◆ What to do:
All the data should be printed again exactly as written.

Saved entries
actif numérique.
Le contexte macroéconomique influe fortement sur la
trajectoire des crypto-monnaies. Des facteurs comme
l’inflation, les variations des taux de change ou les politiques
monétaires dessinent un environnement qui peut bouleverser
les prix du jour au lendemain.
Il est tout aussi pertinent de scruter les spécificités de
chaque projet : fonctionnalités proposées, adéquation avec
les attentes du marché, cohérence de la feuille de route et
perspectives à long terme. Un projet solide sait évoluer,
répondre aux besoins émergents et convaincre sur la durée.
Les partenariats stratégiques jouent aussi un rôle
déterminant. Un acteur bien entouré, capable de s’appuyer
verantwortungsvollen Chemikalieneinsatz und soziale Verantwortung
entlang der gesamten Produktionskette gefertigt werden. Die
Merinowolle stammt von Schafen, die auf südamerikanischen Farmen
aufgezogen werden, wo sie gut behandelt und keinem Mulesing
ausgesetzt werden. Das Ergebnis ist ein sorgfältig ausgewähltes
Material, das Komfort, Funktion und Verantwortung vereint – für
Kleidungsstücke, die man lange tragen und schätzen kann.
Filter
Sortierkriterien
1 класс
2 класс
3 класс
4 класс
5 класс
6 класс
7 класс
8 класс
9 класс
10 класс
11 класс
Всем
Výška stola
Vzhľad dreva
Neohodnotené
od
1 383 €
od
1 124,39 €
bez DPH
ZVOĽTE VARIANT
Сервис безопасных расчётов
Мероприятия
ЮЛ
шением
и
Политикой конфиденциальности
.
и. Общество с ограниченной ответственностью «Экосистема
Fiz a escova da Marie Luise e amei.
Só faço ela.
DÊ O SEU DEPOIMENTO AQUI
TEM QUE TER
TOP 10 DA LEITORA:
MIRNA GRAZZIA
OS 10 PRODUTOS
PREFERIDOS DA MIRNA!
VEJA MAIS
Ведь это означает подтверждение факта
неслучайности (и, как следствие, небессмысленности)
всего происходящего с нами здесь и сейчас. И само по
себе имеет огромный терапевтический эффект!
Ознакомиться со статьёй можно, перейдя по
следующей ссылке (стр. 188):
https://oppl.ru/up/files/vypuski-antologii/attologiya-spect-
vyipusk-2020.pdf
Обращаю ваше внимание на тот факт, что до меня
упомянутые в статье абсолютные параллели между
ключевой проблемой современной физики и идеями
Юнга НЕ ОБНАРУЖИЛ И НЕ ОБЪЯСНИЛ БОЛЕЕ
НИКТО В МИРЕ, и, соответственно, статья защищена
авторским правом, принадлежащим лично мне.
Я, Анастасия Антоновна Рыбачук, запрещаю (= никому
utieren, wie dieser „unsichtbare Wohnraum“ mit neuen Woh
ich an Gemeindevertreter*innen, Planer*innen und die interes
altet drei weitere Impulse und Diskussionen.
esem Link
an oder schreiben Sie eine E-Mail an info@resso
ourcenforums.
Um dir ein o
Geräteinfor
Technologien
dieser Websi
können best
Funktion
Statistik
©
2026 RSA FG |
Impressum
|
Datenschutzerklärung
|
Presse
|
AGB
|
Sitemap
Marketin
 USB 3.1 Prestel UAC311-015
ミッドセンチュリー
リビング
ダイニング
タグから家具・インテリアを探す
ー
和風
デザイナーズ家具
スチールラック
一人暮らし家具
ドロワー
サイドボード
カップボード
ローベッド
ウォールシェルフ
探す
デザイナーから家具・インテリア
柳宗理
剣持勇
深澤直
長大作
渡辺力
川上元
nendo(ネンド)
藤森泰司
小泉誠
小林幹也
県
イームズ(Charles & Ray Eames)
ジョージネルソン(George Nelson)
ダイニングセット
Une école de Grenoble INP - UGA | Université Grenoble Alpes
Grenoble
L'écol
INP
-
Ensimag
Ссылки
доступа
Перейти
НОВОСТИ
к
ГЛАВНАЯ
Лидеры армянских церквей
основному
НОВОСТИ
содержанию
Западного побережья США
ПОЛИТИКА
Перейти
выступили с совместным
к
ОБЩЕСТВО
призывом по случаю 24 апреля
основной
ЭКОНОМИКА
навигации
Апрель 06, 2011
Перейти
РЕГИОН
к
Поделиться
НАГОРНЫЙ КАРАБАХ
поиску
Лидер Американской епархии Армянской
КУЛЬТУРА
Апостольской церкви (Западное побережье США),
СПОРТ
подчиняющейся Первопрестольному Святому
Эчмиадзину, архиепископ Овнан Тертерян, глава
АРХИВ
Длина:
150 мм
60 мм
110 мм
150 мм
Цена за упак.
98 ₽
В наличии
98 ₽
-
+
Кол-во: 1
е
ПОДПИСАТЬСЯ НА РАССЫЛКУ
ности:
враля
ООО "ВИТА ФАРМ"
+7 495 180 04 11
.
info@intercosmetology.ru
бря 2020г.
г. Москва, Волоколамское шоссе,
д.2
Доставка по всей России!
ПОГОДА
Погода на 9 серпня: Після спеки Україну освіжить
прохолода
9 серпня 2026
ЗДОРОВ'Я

◆ Answer to the problem:
actif numérique.
Le contexte macroéconomique influe fortement sur la
trajectoire des crypto-monnaies. Des facteurs comme
l’inflation, les variations des taux de change ou les politiques
monétaires dessinent un environnement qui peut bouleverser
les prix du jour au lendemain.
Il est tout aussi pertinent de scruter les spécificités de
chaque projet : fonctionnalités proposées, adéquation avec
les attentes du marché, cohérence de la feuille de route et
perspectives à long terme. Un projet solide sait évoluer,
répondre aux besoins émergents et convaincre sur la durée.
Les partenariats stratégiques jouent aussi un rôle
déterminant. Un acteur bien entouré, capable de s’appuyer
verantwortungsvollen Chemikalieneinsatz und soziale Verantwortung
entlang der gesamten Produktionskette gefertigt werden. Die
Merinowolle stammt von Schafen, die auf südamerikanischen Farmen
aufgezogen werden, wo sie gut behandelt und keinem Mulesing
ausgesetzt werden. Das Ergebnis ist ein sorgfältig ausgewähltes
Material, das Komfort, Funktion und Verantwortung vereint – für
Kleidungsstücke, die man lange tragen und schätzen kann.
Filter
Sortierkriterien
1 класс
2 класс
3 класс
4 класс
5 класс
6 класс
7 класс
8 класс
9 класс
10 класс
11 класс
Всем
Výška stola
Vzhľad dreva
Neohodnotené
od
1 383 €
od
1 124,39 €
bez DPH
ZVOĽTE VARIANT
Сервис безопасных расчётов
Мероприятия
ЮЛ
шением
и
Политикой конфиденциальности
.
и. Общество с ограниченной ответственностью «Экосистема
Fiz a escova da Marie Luise e amei.
Só faço ela.
DÊ O SEU DEPOIMENTO AQUI
TEM QUE TER
TOP 10 DA LEITORA:
MIRNA GRAZZIA
OS 10 PRODUTOS
PREFERIDOS DA MIRNA!
VEJA MAIS
Ведь это означает подтверждение факта
неслучайности (и, как следствие, небессмысленности)
всего происходящего с нами здесь и сейчас. И само по
себе имеет огромный терапевтический эффект!
Ознакомиться со статьёй можно, перейдя по
следующей ссылке (стр. 188):
https://oppl.ru/up/files/vypuski-antologii/attologiya-spect-
vyipusk-2020.pdf
Обращаю ваше внимание на тот факт, что до меня
упомянутые в статье абсолютные параллели между
ключевой проблемой современной физики и идеями
Юнга НЕ ОБНАРУЖИЛ И НЕ ОБЪЯСНИЛ БОЛЕЕ
НИКТО В МИРЕ, и, соответственно, статья защищена
авторским правом, принадлежащим лично мне.
Я, Анастасия Антоновна Рыбачук, запрещаю (= никому
utieren, wie dieser „unsichtbare Wohnraum“ mit neuen Woh
ich an Gemeindevertreter*innen, Planer*innen und die interes
altet drei weitere Impulse und Diskussionen.
esem Link
an oder schreiben Sie eine E-Mail an info@resso
ourcenforums.
Um dir ein o
Geräteinfor
Technologien
dieser Websi
können best
Funktion
Statistik
©
2026 RSA FG |
Impressum
|
Datenschutzerklärung
|
Presse
|
AGB
|
Sitemap
Marketin
 USB 3.1 Prestel UAC311-015
ミッドセンチュリー
リビング
ダイニング
タグから家具・インテリアを探す
ー
和風
デザイナーズ家具
スチールラック
一人暮らし家具
ドロワー
サイドボード
カップボード
ローベッド
ウォールシェルフ
探す
デザイナーから家具・インテリア
柳宗理
剣持勇
深澤直
長大作
渡辺力
川上元
nendo(ネンド)
藤森泰司
小泉誠
小林幹也
県
イームズ(Charles & Ray Eames)
ジョージネルソン(George Nelson)
ダイニングセット
Une école de Grenoble INP - UGA | Université Grenoble Alpes
Grenoble
L'écol
INP
-
Ensimag
Ссылки
доступа
Перейти
НОВОСТИ
к
ГЛАВНАЯ
Лидеры армянских церквей
основному
НОВОСТИ
содержанию
Западного побережья США
ПОЛИТИКА
Перейти
выступили с совместным
к
ОБЩЕСТВО
призывом по случаю 24 апреля
основной
ЭКОНОМИКА
навигации
Апрель 06, 2011
Перейти
РЕГИОН
к
Поделиться
НАГОРНЫЙ КАРАБАХ
поиску
Лидер Американской епархии Армянской
КУЛЬТУРА
Апостольской церкви (Западное побережье США),
СПОРТ
подчиняющейся Первопрестольному Святому
Эчмиадзину, архиепископ Овнан Тертерян, глава
АРХИВ
Длина:
150 мм
60 мм
110 мм
150 мм
Цена за упак.
98 ₽
В наличии
98 ₽
-
+
Кол-во: 1
е
ПОДПИСАТЬСЯ НА РАССЫЛКУ
ности:
враля
ООО "ВИТА ФАРМ"
+7 495 180 04 11
.
info@intercosmetology.ru
бря 2020г.
г. Москва, Волоколамское шоссе,
д.2
Доставка по всей России!
ПОГОДА
Погода на 9 серпня: Після спеки Україну освіжить
прохолода
9 серпня 2026
ЗДОРОВ'Я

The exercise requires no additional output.